On Wed, Oct 11, 2023 at 01:33:50PM -0700, Darrick J. Wong wrote:
> From: Darrick J. Wong <djwong@kernel.org>
> 
> The VFS inc_nlink function does not explicitly check for integer
> overflows in the i_nlink field.  Instead, it checks the link count
> against s_max_links in the vfs_{link,create,rename} functions.  XFS
> sets the maximum link count to 2.1 billion, so integer overflows should
> not be a problem.
> 
> However.  It's possible that online repair could find that a file has
> more than four billion links, particularly if the link count got

I don't think we should be attempting to fix that online - if we've
really found an inode with 4 billion links then something else has
gone wrong during repair because we shouldn't get there in the first
place.

IOWs, we should be preventing a link count overflow at the time 
that the link count is being added and returning -EMLINK errors to
that operation. This prevents overflow, and so if repair does find
more than 2.1 billion links to the inode, there's clearly something
else very wrong (either in repair or a bug in the filesystem that
has leaked many, many link counts).

huh.

We set sb->s_max_links = XFS_MAXLINKS, but nowhere does the VFS
enforce that, nor does any XFS code. The lack of checking or
enforcement of filesystem max link count anywhere is ... not ideal.

Regardless, I don't think fixing nlink overflow cases should be done
online.
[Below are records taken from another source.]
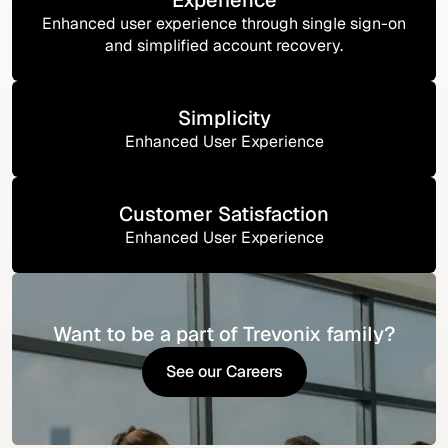
Enhanced user experience through single sign-on
and simplified account recovery.
Simplicity
Enhanced User Experience
Customer Satisfaction
Enhanced User Experience
Want to be a part of Trevonix family?
See our Careers
See our Careers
A couple of billion links to a single inode takes a
*long* time to create and even longer to validate (and take a -lot-
of memory).  Hence I think we should just punt "more than 2.1
billion links" to the offline repair, because online repair can't do
anything to actually find whatever caused the overflow in the
first place, nor can it actually fix it - it should never have
happened in the first place....

> corrupted while creating hardlinks to the file.  The di_nlinkv2 field is
> not large enough to store a value larger than 2^32, so we ought to
> define a magic pin value of ~0U which means that the inode never gets
> deleted.  This will prevent a UAF error if the repair finds this
> situation and users begin deleting links to the file.
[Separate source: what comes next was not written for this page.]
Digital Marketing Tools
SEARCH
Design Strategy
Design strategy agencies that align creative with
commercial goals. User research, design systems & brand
I think that's fine as a defence against implementation bugs, but I
don't think that it really makes any real difference to the "repair
might find an overflow" case...

> 
> Signed-off-by: Darrick J. Wong <djwong@kernel.org>
> ---
>  fs/xfs/libxfs/xfs_format.h |    6 ++++++
>  fs/xfs/scrub/nlinks.c      |    8 ++++----
>  fs/xfs/scrub/repair.c      |   12 ++++++------
>  fs/xfs/xfs_inode.c         |   28 +++++++++++++++++++++++-----
>  4 files changed, 39 insertions(+), 15 deletions(-)
> 
> diff --git a/fs/xfs/libxfs/xfs_format.h b/fs/xfs/libxfs/xfs_format.h
> index 6409dd22530f2..320522b887bb3 100644
> --- a/fs/xfs/libxfs/xfs_format.h
> +++ b/fs/xfs/libxfs/xfs_format.h
> @@ -896,6 +896,12 @@ static inline uint xfs_dinode_size(int version)
>   */
>  #define	XFS_MAXLINK		((1U << 31) - 1U)
>  
> +/*
> + * Any file that hits the maximum ondisk link count should be pinned to avoid
> + * a use-after-free situation.
> + */
> +#define XFS_NLINK_PINNED	(~0U)
> +
>  /*
>   * Values for di_format
>   *
> diff --git a/fs/xfs/xfs_inode.c b/fs/xfs/xfs_inode.c
> index 4db2c2a6538d6..30604e11182c4 100644
> --- a/fs/xfs/xfs_inode.c
> +++ b/fs/xfs/xfs_inode.c
> @@ -910,15 +910,25 @@ xfs_init_new_inode(
>   */
>  static int			/* error */
>  xfs_droplink(
> -	xfs_trans_t *tp,
> -	xfs_inode_t *ip)
> +	struct xfs_trans	*tp,
> +	struct xfs_inode	*ip)
>  {
> +	struct inode		*inode = VFS_I(ip);
> +
>  	xfs_trans_ichgtime(tp, ip, XFS_ICHGTIME_CHG);
>  
> -	drop_nlink(VFS_I(ip));
> +	if (inode->i_nlink == 0) {
> +		xfs_info_ratelimited(tp->t_mountp,
> + "Inode 0x%llx link count dropped below zero.  Pinning link count.",
> +				ip->i_ino);
> +		set_nlink(inode, XFS_NLINK_PINNED);
> +	}
> +	if (inode->i_nlink != XFS_NLINK_PINNED)
> +		drop_nlink(inode);
> +
>  	xfs_trans_log_inode(tp, ip, XFS_ILOG_CORE);

I think the di_nlink field now needs to be checked by verifiers to
ensure the value is in the range of:

	(0 <= di_nlink <= XFS_MAXLINKS || di_nlink == XFS_NLINK_PINNED)

And we need to ensure that in xfs_bumplink() - or earlier (top avoid
dirty xaction cancle shutdowns) - that adding a count to di_nlink is
not going to exceed XFS_MAXLINKS....

Cheers,

Dave.
-- 
Dave Chinner
david@fromorbit.com